[PROVIDED INFORMATION Boundary: Start]

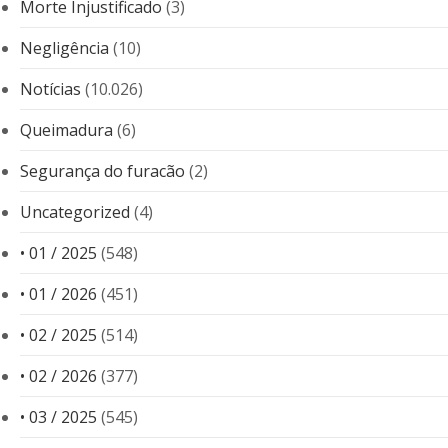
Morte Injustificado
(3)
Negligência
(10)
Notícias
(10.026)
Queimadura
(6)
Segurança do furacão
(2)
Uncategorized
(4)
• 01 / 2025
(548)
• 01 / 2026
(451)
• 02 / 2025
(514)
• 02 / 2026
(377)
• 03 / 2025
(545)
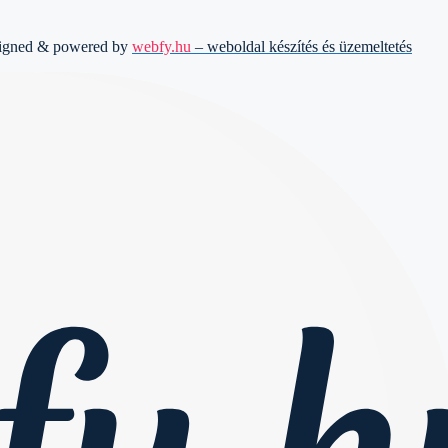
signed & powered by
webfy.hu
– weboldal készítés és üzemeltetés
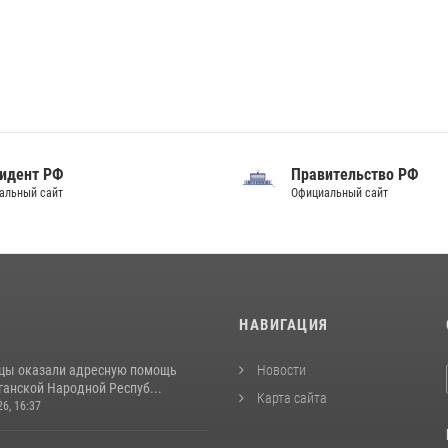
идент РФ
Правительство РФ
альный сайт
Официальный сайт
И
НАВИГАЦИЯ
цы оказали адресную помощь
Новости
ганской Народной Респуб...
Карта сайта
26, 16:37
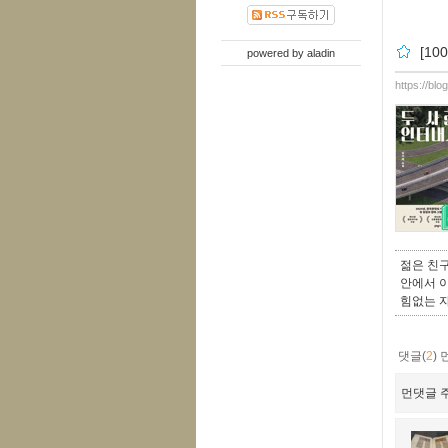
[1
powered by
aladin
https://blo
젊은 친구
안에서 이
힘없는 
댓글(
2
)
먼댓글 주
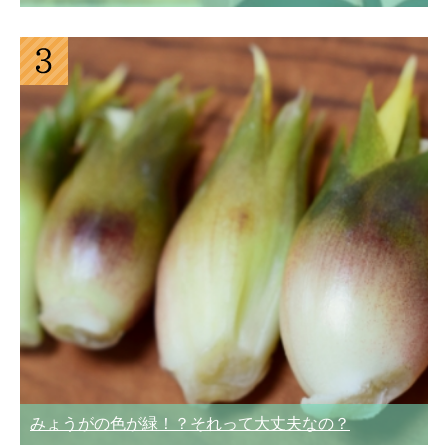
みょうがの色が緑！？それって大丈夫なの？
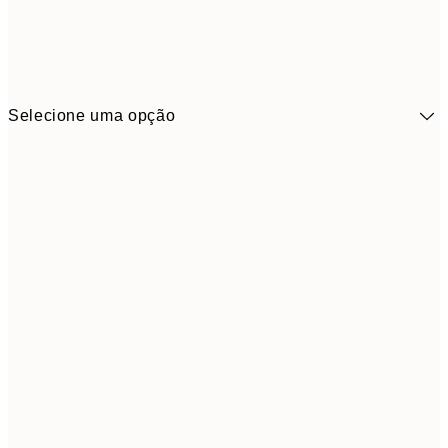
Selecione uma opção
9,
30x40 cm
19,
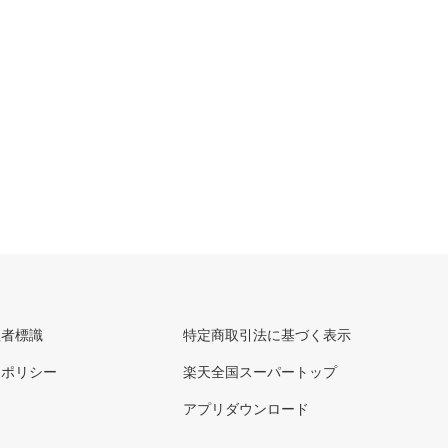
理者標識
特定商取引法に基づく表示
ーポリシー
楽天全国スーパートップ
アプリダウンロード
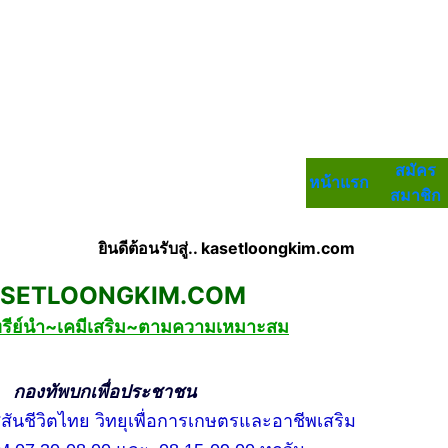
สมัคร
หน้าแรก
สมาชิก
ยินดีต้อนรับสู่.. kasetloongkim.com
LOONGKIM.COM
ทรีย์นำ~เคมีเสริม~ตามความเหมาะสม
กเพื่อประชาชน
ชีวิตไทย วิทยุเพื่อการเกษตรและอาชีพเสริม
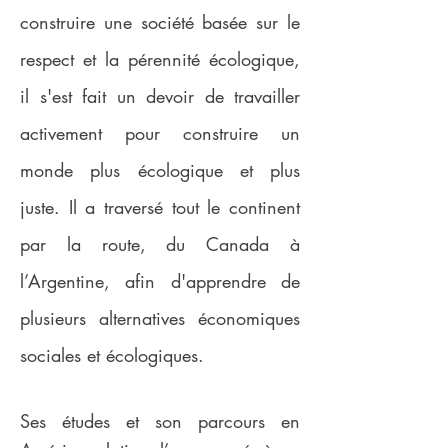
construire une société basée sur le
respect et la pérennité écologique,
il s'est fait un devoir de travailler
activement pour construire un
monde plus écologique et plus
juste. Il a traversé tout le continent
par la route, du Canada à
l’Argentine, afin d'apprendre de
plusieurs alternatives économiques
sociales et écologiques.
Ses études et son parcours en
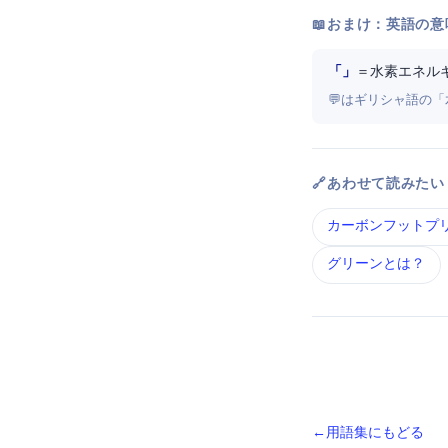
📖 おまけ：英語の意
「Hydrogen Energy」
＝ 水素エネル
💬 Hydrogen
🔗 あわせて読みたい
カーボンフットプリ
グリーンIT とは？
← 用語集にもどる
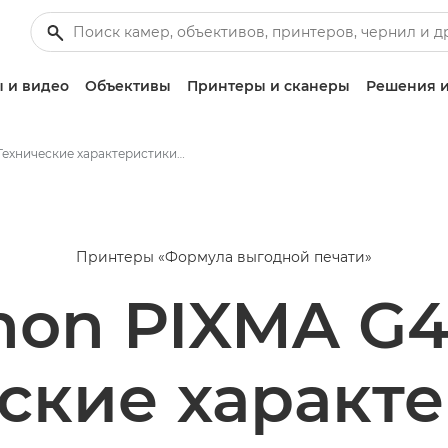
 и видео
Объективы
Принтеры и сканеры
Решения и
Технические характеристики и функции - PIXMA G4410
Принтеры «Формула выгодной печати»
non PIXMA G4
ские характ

[PROVIDED INFORMATION Boundary: End]

> **PROBLEM DESCRIPTION**:
Reproduce, word for word, only the lines in the records above from the line with "みょうがの色が緑！？それって大丈夫なの？" through the line with "respect et la", including both ends; omit the pictures.

> **SOLUTION BELOW**:
みょうがの色が緑！？それって大丈夫なの？
Selecione uma opção
9,
30x40 cm
19,
理者標識
特定商取引法に基づく表示
ーポリシー
楽天全国スーパートップ
アプリダウンロード
สมัคร
หน้าแรก
สมาชิก
ยินดีต้อนรับสู่.. kasetloongkim.com
LOONGKIM.COM
ทรีย์นำ~เคมีเสริม~ตามความเหมาะสม
กเพื่อประชาชน
ชีวิตไทย วิทยุเพื่อการเกษตรและอาชีพเสริม
construire une société basée sur le
respect et la pérennité écologique,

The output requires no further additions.